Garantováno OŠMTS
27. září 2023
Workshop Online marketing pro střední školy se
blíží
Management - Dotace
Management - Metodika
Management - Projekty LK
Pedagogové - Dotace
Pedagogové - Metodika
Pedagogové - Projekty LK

·····

## AIM OF THE EXERCISE
Beginning with the line that has "Management - Dotace", set down every line of the entries above through the final one, unchanged.

## ANSWER TO THIS PROBLEM
Management - Dotace
Management - Metodika
Management - Projekty LK
Pedagogové - Dotace
Pedagogové - Metodika
Pedagogové - Projekty LK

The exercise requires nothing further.